■ **The input**:
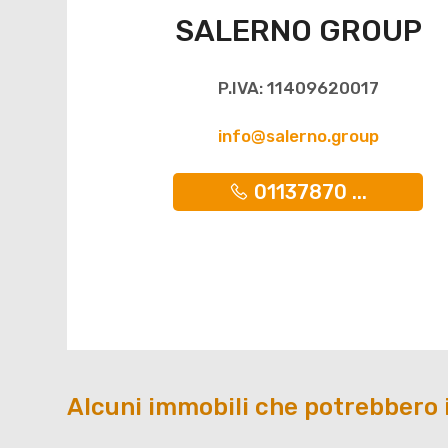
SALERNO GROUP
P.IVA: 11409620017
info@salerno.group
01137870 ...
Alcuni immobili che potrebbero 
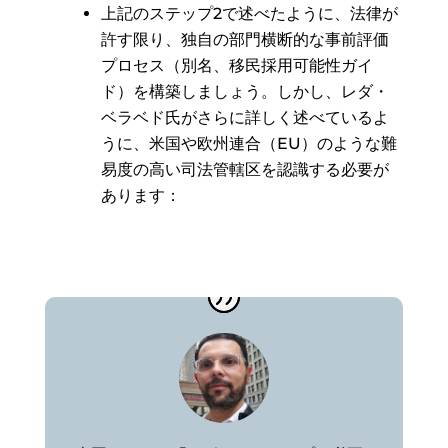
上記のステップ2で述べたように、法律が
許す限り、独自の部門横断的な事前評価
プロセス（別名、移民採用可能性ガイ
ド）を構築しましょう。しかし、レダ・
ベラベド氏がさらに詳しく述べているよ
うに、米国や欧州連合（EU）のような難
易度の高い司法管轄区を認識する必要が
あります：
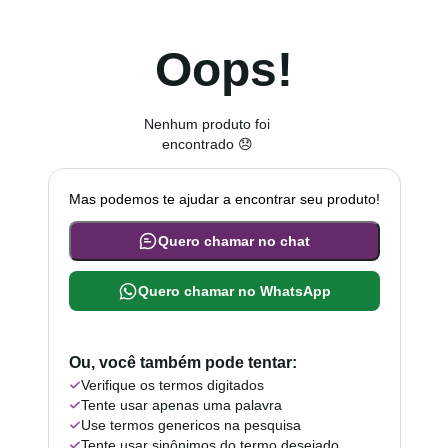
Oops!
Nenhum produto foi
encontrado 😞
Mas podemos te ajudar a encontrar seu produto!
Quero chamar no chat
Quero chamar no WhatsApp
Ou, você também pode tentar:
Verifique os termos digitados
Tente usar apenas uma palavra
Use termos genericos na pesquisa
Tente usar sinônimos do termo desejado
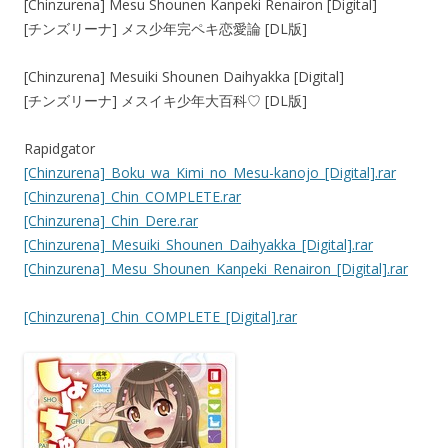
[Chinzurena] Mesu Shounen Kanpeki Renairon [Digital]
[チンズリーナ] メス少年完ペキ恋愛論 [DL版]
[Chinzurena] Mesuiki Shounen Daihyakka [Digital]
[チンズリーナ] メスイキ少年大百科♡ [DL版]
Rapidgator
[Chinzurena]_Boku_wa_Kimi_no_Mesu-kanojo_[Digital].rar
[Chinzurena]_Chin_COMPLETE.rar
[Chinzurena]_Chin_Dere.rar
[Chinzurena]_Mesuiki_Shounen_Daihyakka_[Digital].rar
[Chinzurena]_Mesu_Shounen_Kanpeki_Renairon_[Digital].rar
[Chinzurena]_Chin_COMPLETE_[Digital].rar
---
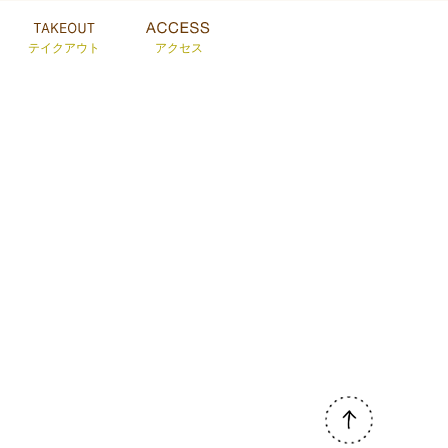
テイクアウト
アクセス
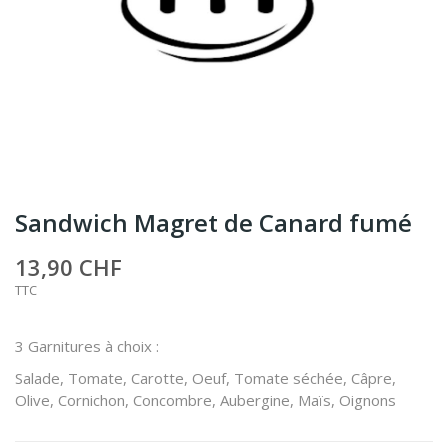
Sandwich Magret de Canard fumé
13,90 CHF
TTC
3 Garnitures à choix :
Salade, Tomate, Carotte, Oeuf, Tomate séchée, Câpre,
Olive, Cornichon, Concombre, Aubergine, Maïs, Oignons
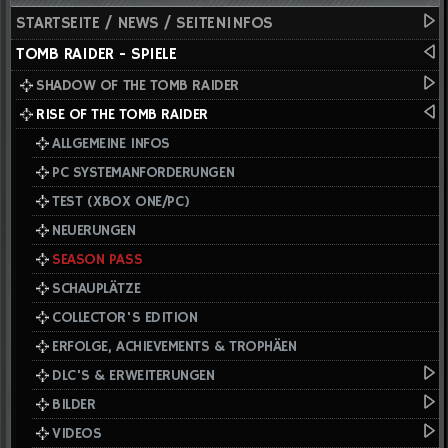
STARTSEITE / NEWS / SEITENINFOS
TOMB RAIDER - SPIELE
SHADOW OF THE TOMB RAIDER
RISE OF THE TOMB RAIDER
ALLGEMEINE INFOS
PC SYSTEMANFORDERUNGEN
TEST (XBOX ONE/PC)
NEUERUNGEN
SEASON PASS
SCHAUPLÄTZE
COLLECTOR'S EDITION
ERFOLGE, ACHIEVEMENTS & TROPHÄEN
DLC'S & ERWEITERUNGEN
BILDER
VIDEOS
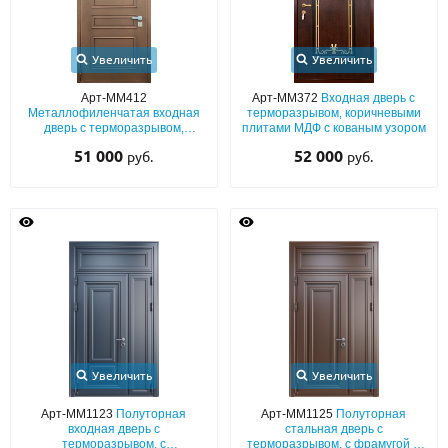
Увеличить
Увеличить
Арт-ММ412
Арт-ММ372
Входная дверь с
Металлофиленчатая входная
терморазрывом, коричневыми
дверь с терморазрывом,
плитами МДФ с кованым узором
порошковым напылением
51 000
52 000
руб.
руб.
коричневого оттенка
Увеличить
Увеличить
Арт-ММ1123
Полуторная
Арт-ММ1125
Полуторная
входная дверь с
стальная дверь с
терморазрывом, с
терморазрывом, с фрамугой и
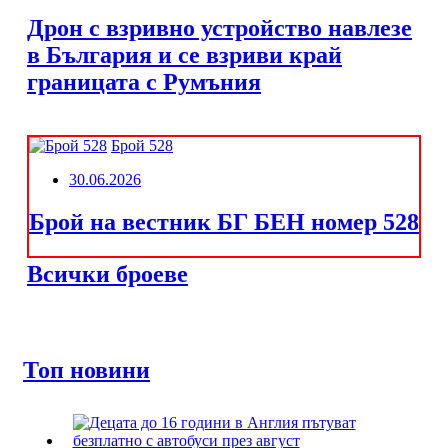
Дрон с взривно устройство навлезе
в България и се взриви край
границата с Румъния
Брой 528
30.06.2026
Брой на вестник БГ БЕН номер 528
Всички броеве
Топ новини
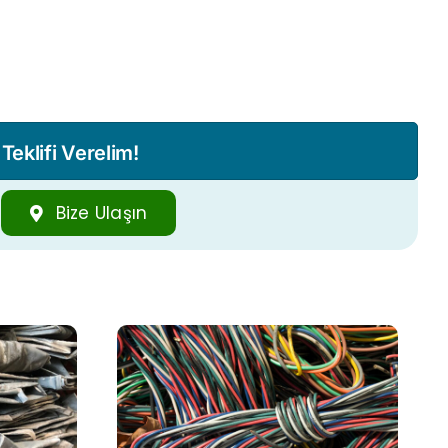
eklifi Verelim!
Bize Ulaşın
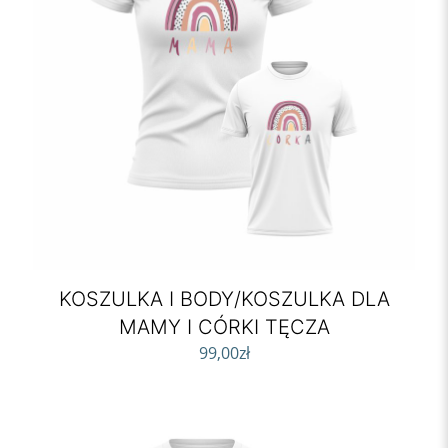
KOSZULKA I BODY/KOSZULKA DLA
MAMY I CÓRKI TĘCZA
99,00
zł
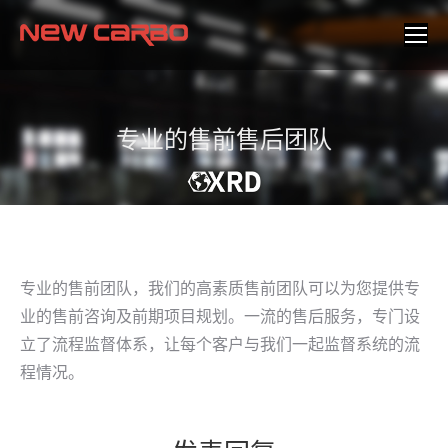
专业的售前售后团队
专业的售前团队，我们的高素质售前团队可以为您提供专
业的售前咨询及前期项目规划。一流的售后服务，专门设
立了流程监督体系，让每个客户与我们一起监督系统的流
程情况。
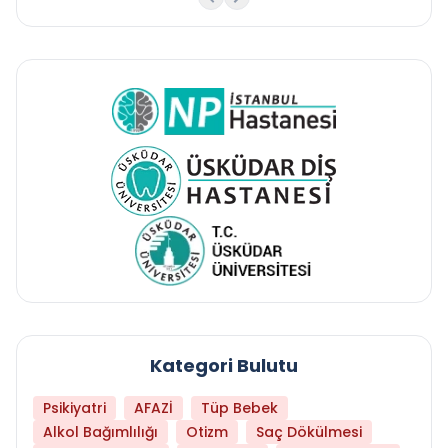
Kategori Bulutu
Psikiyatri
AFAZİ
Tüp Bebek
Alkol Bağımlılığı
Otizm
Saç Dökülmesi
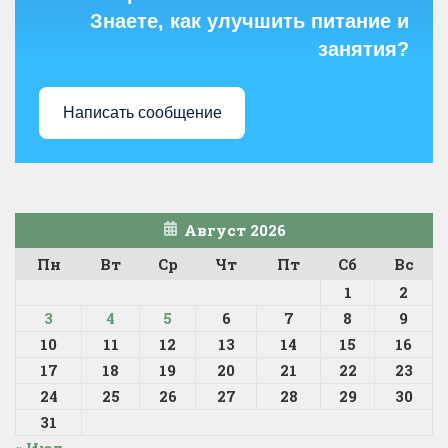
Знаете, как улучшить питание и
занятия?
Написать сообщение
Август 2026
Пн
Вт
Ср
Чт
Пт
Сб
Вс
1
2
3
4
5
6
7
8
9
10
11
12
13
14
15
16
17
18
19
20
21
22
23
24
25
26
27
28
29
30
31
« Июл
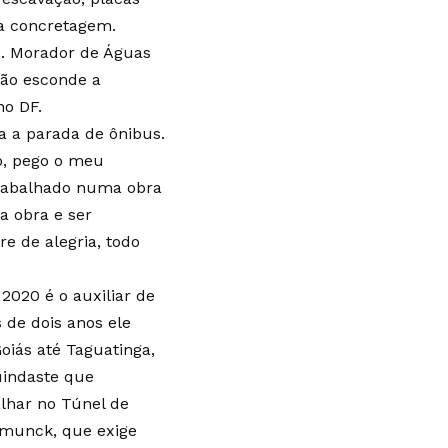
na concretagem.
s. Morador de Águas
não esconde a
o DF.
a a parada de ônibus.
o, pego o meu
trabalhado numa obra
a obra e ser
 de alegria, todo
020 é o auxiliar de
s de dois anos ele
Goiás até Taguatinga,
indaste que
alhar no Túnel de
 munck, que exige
--
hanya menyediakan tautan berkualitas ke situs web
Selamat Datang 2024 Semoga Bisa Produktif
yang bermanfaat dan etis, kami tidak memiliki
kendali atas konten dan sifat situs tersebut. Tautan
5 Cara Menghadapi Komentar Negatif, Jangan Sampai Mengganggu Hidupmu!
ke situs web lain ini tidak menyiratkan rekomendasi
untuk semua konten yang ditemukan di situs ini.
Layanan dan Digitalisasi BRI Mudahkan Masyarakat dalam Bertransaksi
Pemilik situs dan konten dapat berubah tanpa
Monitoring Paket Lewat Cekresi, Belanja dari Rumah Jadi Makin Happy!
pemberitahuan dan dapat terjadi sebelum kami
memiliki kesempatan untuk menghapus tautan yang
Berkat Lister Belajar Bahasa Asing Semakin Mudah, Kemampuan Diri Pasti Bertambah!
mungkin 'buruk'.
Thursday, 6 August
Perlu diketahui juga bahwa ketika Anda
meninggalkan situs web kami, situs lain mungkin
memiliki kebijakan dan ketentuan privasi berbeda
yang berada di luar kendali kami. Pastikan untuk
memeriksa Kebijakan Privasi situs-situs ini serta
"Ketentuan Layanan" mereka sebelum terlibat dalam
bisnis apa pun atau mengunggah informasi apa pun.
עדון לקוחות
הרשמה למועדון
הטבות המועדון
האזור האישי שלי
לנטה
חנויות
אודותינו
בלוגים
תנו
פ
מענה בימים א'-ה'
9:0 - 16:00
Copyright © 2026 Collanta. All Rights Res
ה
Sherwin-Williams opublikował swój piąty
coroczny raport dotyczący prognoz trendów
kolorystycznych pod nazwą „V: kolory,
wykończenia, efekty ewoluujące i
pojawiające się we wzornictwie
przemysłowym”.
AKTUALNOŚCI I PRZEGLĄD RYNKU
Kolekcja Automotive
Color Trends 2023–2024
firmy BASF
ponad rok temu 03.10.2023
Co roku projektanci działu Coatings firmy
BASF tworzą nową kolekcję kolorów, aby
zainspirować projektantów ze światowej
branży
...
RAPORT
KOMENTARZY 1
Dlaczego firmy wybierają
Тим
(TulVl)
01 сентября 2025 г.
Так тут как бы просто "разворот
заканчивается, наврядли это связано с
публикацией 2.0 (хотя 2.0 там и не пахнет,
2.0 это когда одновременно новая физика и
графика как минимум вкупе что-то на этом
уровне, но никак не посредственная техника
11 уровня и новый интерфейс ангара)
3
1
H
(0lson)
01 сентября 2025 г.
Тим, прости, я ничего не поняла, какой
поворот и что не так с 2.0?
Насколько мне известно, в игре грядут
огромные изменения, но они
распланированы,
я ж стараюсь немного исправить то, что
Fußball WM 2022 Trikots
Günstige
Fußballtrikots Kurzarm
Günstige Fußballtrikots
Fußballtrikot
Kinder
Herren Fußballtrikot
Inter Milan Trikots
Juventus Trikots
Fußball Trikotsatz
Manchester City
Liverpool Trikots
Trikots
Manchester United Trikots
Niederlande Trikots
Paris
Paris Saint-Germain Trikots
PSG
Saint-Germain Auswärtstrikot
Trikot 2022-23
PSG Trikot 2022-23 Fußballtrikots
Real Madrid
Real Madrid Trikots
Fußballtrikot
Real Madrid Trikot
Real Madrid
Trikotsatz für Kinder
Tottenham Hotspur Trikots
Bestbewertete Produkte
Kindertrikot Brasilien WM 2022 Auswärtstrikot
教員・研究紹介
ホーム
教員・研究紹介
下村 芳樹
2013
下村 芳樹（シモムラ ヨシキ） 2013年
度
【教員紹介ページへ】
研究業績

■ **What to do**: Copy out each line of the data containing the string "Trikotsatz".

■ **Answer to this exercise**:
Fußball Trikotsatz
Trikotsatz für Kinder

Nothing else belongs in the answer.